My gut feeling for solving this problem is to use strong induction.
Starting with the base case $n=1$ we can check each of the seven congruence classes and find that $x_1=2$ is the unique solution. Then assuming for $1\le m\le k$ there is a unique root modulo $7^m$. So we know from Hensel's Lemma we know that since there is a unique solution modulo $x_k$ to the congruence $f(x)\equiv 0\pmod{7^k}$ that $7$ does not divide $f'(x_{k-1})$. To show that when $n = k+1$ we have a unique solution it would be sufficient to show that $7$ does not divide $f'(x_k)$.

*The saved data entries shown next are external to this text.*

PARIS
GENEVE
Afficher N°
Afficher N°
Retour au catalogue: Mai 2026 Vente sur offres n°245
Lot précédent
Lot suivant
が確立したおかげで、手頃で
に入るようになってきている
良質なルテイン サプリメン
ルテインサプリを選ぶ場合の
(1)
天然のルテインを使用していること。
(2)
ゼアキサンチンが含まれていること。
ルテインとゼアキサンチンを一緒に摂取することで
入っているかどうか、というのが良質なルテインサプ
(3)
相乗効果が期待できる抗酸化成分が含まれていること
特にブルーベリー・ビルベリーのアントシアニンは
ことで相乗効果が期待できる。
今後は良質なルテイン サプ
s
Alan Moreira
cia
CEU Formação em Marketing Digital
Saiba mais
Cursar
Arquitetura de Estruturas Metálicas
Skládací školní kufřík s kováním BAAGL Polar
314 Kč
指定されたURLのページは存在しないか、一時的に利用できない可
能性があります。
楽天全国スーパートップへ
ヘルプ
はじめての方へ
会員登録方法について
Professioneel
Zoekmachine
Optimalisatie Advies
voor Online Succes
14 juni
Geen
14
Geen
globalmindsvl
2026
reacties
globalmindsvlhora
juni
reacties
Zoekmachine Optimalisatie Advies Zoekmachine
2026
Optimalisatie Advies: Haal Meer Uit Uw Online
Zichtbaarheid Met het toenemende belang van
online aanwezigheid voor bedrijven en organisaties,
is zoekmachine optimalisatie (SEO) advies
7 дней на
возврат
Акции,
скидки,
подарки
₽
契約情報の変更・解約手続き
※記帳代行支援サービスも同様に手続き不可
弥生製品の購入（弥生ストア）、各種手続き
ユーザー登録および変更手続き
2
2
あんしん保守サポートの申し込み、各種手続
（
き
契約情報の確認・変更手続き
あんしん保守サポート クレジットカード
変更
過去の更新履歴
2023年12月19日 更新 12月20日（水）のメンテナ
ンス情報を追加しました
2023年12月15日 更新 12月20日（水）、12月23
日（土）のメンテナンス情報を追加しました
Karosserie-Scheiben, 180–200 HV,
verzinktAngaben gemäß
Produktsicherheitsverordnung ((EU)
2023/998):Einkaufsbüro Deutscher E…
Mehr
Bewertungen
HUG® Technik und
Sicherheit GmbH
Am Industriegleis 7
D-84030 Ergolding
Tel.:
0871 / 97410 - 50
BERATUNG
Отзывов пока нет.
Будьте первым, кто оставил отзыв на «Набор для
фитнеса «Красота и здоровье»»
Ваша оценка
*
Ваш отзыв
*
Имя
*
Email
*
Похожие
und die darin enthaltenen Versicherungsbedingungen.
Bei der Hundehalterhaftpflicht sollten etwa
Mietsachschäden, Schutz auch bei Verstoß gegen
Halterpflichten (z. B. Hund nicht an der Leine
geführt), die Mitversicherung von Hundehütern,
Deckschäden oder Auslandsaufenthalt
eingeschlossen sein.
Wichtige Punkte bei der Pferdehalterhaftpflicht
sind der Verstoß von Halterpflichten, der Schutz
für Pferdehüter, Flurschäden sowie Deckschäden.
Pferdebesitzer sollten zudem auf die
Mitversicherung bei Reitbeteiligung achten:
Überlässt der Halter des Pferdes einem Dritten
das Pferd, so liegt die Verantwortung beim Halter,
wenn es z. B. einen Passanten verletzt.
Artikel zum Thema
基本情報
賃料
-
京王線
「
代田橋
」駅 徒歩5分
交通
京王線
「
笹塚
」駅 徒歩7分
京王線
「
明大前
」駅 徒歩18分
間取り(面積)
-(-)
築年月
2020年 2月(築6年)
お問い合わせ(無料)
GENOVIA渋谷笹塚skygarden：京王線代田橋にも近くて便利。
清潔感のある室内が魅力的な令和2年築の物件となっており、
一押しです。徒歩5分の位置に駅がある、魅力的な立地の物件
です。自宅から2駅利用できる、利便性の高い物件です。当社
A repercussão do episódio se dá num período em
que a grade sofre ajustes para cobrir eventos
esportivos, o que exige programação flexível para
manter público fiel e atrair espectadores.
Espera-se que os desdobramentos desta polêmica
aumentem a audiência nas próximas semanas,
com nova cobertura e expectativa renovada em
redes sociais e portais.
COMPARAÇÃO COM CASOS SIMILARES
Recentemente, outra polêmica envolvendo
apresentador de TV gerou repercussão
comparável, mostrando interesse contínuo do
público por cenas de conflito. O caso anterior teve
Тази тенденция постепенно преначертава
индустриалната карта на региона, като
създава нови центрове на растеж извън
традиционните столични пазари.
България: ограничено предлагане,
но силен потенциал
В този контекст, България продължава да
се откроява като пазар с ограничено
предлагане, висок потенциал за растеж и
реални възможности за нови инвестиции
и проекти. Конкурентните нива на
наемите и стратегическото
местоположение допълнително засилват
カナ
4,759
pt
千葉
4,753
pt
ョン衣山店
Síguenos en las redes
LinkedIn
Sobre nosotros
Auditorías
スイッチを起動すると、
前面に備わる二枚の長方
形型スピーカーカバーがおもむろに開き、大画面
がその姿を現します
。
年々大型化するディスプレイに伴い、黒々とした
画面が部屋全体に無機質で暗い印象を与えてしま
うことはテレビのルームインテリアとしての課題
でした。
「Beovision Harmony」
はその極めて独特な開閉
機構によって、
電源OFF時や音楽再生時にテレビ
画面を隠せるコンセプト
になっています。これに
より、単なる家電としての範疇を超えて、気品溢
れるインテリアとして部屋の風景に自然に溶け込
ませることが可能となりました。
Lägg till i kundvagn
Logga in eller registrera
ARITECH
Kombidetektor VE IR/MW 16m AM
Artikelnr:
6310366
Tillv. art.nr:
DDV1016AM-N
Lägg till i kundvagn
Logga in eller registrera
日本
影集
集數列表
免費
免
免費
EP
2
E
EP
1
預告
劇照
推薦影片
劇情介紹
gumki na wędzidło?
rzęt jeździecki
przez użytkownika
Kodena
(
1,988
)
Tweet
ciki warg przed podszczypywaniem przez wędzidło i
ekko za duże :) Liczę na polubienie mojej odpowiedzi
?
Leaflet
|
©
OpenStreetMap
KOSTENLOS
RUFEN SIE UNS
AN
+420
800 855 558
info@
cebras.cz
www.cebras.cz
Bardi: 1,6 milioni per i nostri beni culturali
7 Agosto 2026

This is where I keep hitting a wall. I can't seem to figure out how to show that $7$ does not divide $f'(x_k)$. Using Hensel's Lemma Ive been able to find $x_k$ in terms of $x_{k-1}$ but its really ugly and involves inverses of $f'(x_{k-1})$.
Could I get a hint to try and steer me in the right direction, and if I'm going way off track what can I do to correct it?
You have that $f'(x)=3x^2+2x=x(3x+2)$. Mod $7$, the only roots to that are $\{0,4\}$. Could $x_k$ have been one of these mod $7$?
If $x_k\equiv0$ mod $7$, then $7$ does not divide $x_k^3+x_k^2-5$, so $x_k$ was not a root mod $7^k$.
If $x_k\equiv4$ mod $7$, then ... (leaving as a hint. See answer history for the full answer.)